Baked pasta layered with turkey, cheese, and gravy for a rich, tender main dish.
# What You'll Need:
→ Pasta
01 - 14 oz penne or rigatoni
02 - Salt, for boiling water
→ Gravy Layer
03 - 1¼ cups turkey or chicken gravy, homemade or store-bought
04 - 2 tbsp unsalted butter
→ Turkey & Cheese
05 - 14 oz cooked turkey breast, shredded or chopped
06 - 7 oz mozzarella cheese, shredded
07 - 3.5 oz sharp cheddar cheese, shredded
08 - ¼ cup Parmesan cheese, grated
→ Vegetables & Aromatics
09 - 1 medium onion, finely chopped
10 - 2 cloves garlic, minced
11 - 1 tbsp olive oil
12 - 1 cup frozen peas (optional)
13 - 1 tsp dried thyme
14 - ½ tsp black pepper
15 - ½ tsp salt (adjust to taste)
→ Sauce
16 - 1 cup whole milk
17 - 2 tbsp all-purpose flour
# How to Make It:
01 - Preheat the oven to 375°F. Grease a 9 x 13-inch baking dish.
02 - Boil salted water and cook the pasta until just al dente. Drain and set aside.
03 - Heat olive oil in a skillet over medium heat. Add chopped onion and cook until softened, about 5 minutes. Stir in minced garlic, dried thyme, salt, and black pepper; cook for 1 minute more.

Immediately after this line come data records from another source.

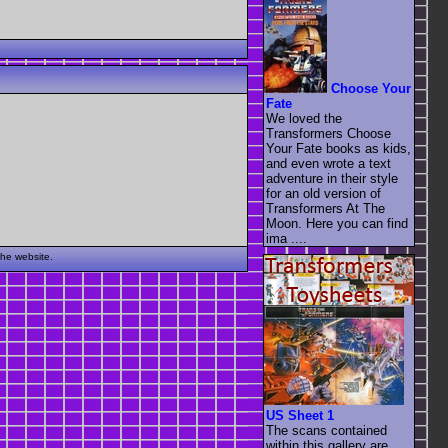
Choose Your
Fate
We loved the
Transformers Choose
Your Fate books as kids,
and even wrote a text
adventure in their style
for an old version of
Transformers At The
Moon. Here you can find
ima ....
the website.
US Sheet 1
The scans contained
within this gallery are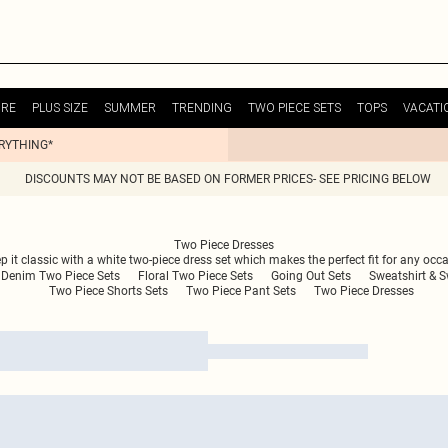
URE
PLUS SIZE
SUMMER
TRENDING
TWO PIECE SETS
TOPS
VACATI
ERYTHING*
DISCOUNTS MAY NOT BE BASED ON FORMER PRICES- SEE PRICING BELOW
Two Piece Dresses
t classic with a white two-piece dress set which makes the perfect fit for any occasio
Denim Two Piece Sets
Floral Two Piece Sets
Going Out Sets
Sweatshirt & 
Two Piece Shorts Sets
Two Piece Pant Sets
Two Piece Dresses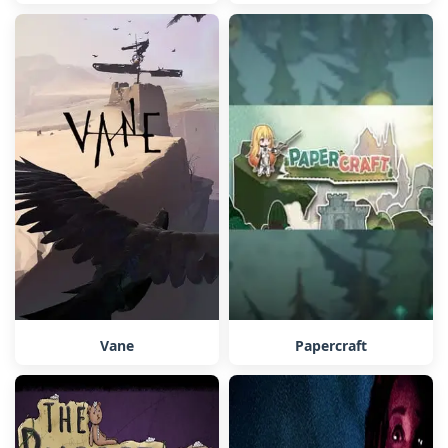
Vane
Papercraft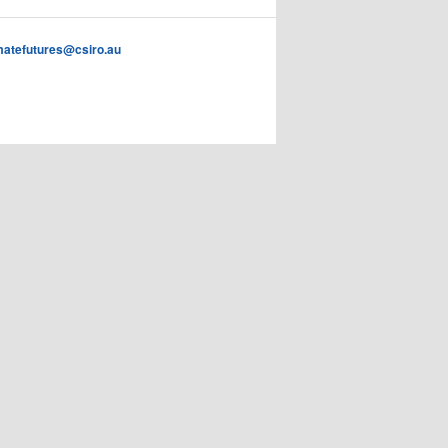
imatefutures@csiro.au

04 - Sprinkle flour over the sautéed onions and stir continuously for 1 minute. Gradually whisk in milk, cooking until thickened, approximately 2 to 3 minutes. Stir in the butter until melted, then remove from heat.

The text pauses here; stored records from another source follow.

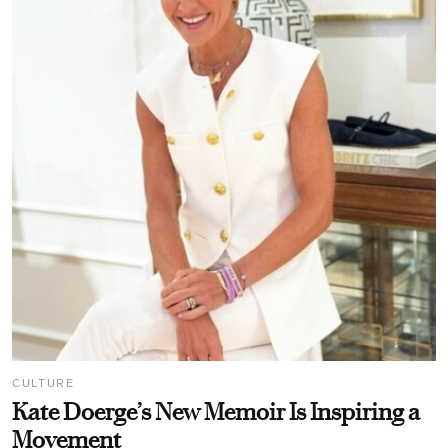
CULTURE
Kate Doerge’s New Memoir Is Inspiring a
Movement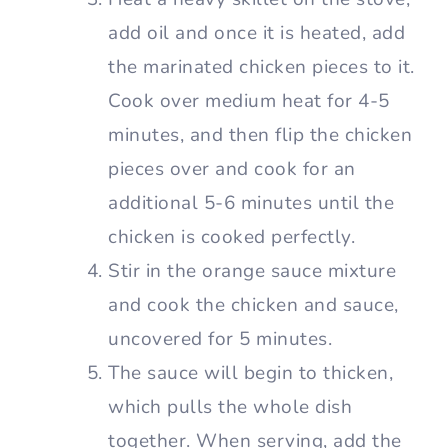
add oil and once it is heated, add
the marinated chicken pieces to it.
Cook over medium heat for 4-5
minutes, and then flip the chicken
pieces over and cook for an
additional 5-6 minutes until the
chicken is cooked perfectly.
Stir in the orange sauce mixture
and cook the chicken and sauce,
uncovered for 5 minutes.
The sauce will begin to thicken,
which pulls the whole dish
together. When serving, add the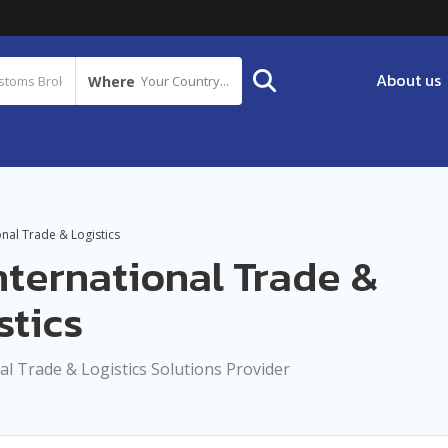
About us
Where
Your Country...
onal Trade & Logistics
nternational Trade &
stics
al Trade & Logistics Solutions Provider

05 - In a large bowl, mix the cooked pasta, onion sauce, shredded turkey, frozen peas if using, and half of the mozzarella, cheddar, and Parmesan cheeses.
06 - Spread half of the pasta mixture evenly into the prepared baking dish.
07 - Pour or spoon the gravy evenly over the pasta layer to provide moisture.
08 - Add the remaining pasta mixture on top of the gravy layer. Sprinkle with the remaining mozzarella, cheddar, and Parmesan cheeses.
09 - Bake uncovered for 30 to 35 minutes until the top is golden and bubbly.
10 - Allow the casserole to rest for 10 minutes before serving to set.